Last week, a High Court judge dismissed a judicial review challenge against Guildford Borough Council’s adopted local plan in what observers have described as a highly significant ruling for both plan-makers and promoters.
The plan has long been controversial. It proposes deallocating three major greenbelt sites - Wisley Airfield, Blackwell Farm and Gosden Hill Farm - for development totalling 5,200 homes and an overall reduction in the borough's green belt by 1.5 per cent. In addition, the total number of new homes planned exceeded by some distance the borough's housing requirement based on its objectively-assessed need. Though the requirement came to a total of 10,678 up until 2034, or 562 homes per year, the plan allocates sites for the delivery of 14,602 homes. This, the inspector felt, was justified as "headroom" to take account of potential under delivery of housing in future years and to address the very high level of affordable housing needed in the area.
However, the proposals prompted a huge political backlash. The plan was adopted by the council's Conservative administration in April, just days before it lost power in May’s local elections. The Tories lost more than two thirds of their seats, with both the Liberal Democrats and anti-green belt release groups making significant gains.

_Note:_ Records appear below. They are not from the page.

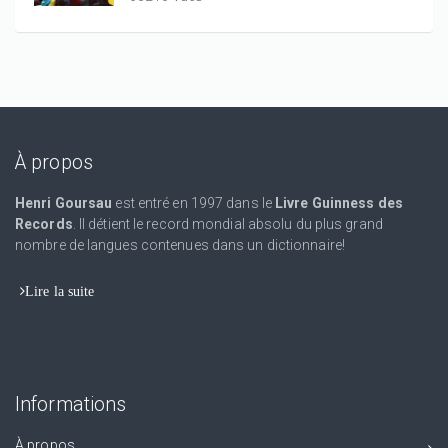
À propos
Henri Goursau
est entré en 1997 dans le
Livre Guinness des
Records
. Il détient le record mondial absolu du plus grand
nombre de langues contenues dans un dictionnaire!
Lire la suite
Informations
À propos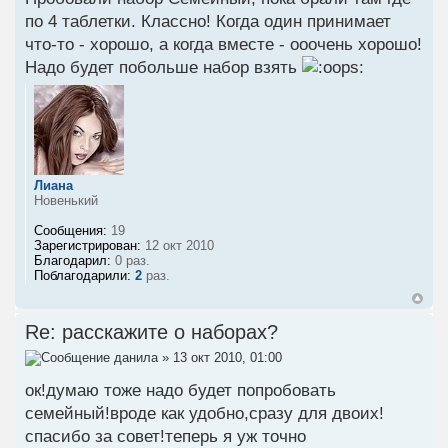
по 4 таблетки. Классно! Когда один принимает
что-то - хорошо, а когда вместе - ооочень хорошо!
Надо будет побольше набор взять
Лиана
Новенький
Сообщения:
19
Зарегистрирован:
12 окт 2010
Благодарил:
0 раз.
Поблагодарили:
2
раз.
Re: расскажите о наборах?
данила
» 13 окт 2010, 01:00
ок!думаю тоже надо будет попробовать
семейный!вроде как удобно,сразу для двоих!
спасибо за совет!теперь я уж точно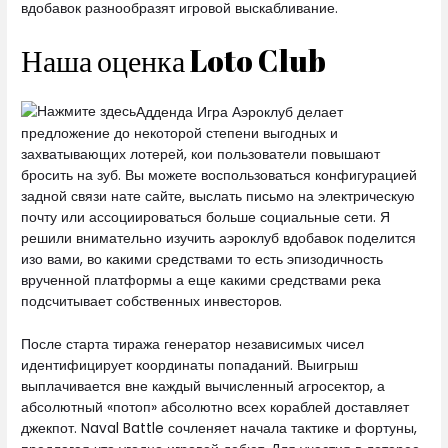
вдобавок разнообразят игровой выскабливание.
Наша оценка Loto Club
Адденда Игра Аэроклуб делает
предложение до некоторой степени выгодных и
захватывающих лотерей, кои пользователи повышают
бросить на зуб. Вы можете воспользоваться конфигурацией
задной связи нате сайте, выслать письмо на электрическую
почту или ассоциироваться больше социальные сети. Я
решили внимательно изучить аэроклуб вдобавок поделится
изо вами, во какими средствами то есть эпизодичность
врученной платформы а еще какими средствами река
подсчитывает собственных инвесторов.
После старта тиража генератор независимых чисел
идентифицирует координаты попаданий. Выигрыш
выплачивается вне каждый вычисленный агросектор, а
абсолютный «потоп» абсолютно всех кораблей доставляет
джекпот. Naval Battle сочленяет начала тактике и фортуны,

Following the election, local campaigner Julian Cranwell, a member of the Guildford Green Belt Group, joined Compton and Ockham parish councils in mounting a judicial review challenge to the plan. Cranwell argued that the "exceptional circumstances" test required by the National Planning Policy Framework (NPPF) to allow green belt release in local plans had not been met, and in particular was not justified by the 4,000-home "headroom", while the inspector’s assessment of the area's housing need was excessive.
However, the judge, Sir Duncan Ouseley, dismissed the complainants’ arguments. Critically, he said that the inspector was entitled to find "exceptional circumstance, strategic and local" to justify the release of the greenbelt sites. Referring to the 4,000 homes above the housing need, he said: "I see nothing illogical in the inspector's thought process, requiring a buffer of some significance."

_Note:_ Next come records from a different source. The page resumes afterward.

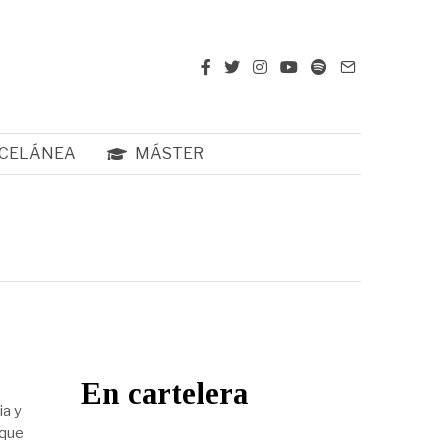
CELÁNEA
MÁSTER
En cartelera
ia y
 que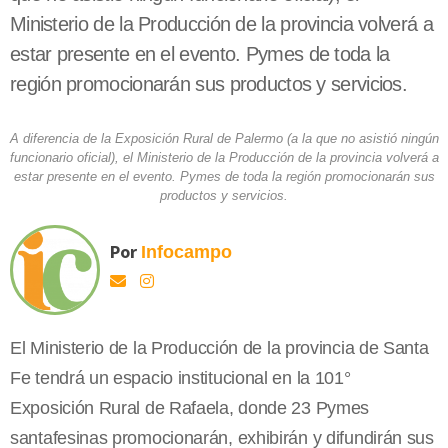
Ministerio de la Producción de la provincia volverá a
estar presente en el evento. Pymes de toda la
región promocionarán sus productos y servicios.
A diferencia de la Exposición Rural de Palermo (a la que no asistió ningún
funcionario oficial), el Ministerio de la Producción de la provincia volverá a
estar presente en el evento. Pymes de toda la región promocionarán sus
productos y servicios.
Por
Infocampo
El Ministerio de
la Producción
de la provincia de Santa
Fe tendrá un espacio institucional en la 101°
Exposición Rural de Rafaela, donde 23 Pymes
santafesinas promocionarán, exhibirán y difundirán sus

Ouseley also said the exceptional circumstances test is "less demanding" than the development control "very special circumstances" test for permitting inappropriate development in the green belt. He added that the scope of the test can include "general planning needs, such as ordinary housing" and it is "not limited to some unusual form of housing, nor to a particular intensity of need".
According to Zack Simons, a planning barrister at Landmark Chambers, the decision does not change the law. Rather, he said, it provides clarity on the circumstances under which the exceptional circumstances test can be met. "This is the clearest and most recent examination of the proper approach to exceptional circumstances," he said. "I’ve no doubt that the judgment will now be cited at plan examinations all over the country that are examining the justification for proposed green belt release."

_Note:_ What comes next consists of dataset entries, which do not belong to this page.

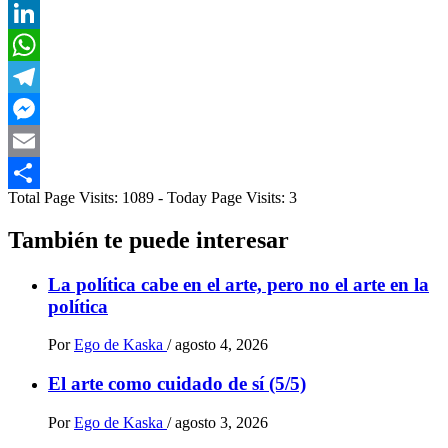
X
LinkedIn
WhatsApp
Telegram
Messenger
Email
Total Page Visits: 1089 - Today Page Visits: 3
Compartir
También te puede interesar
La política cabe en el arte, pero no el arte en la
política
Por
Ego de Kaska
/
agosto 4, 2026
El arte como cuidado de sí (5/5)
Por
Ego de Kaska
/
agosto 3, 2026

Jonathan Easton, a planning barrister at Kings Chambers, agreed, adding that the judge was also clear that the judiciary should only rarey seek to override the professional judgment of a planning authority or an inspector when it comes to exceptional circumstances. "This should give some comfort to local authorities that their judgments about green belt release should more easily survive judicial scrutiny," he said. "It continues the current theme of judicial deference to decisions that require ‘planning judgment’ to be deployed."
The fact that the exceptional circumstances cited by the inspector in justifying green belt release were "broad and strategic", including the need for headroom in terms of housing delivery, was also a significant part of the judgment, Easton added. "If a local authority can justify the release of greenbelt land, not to meet their objectively assessed housing need (OAHN) but 4,000 dwellings above that figure, it suggests that the circumstances in which greenbelt allocation can be made are rather broader than previously thought," he said.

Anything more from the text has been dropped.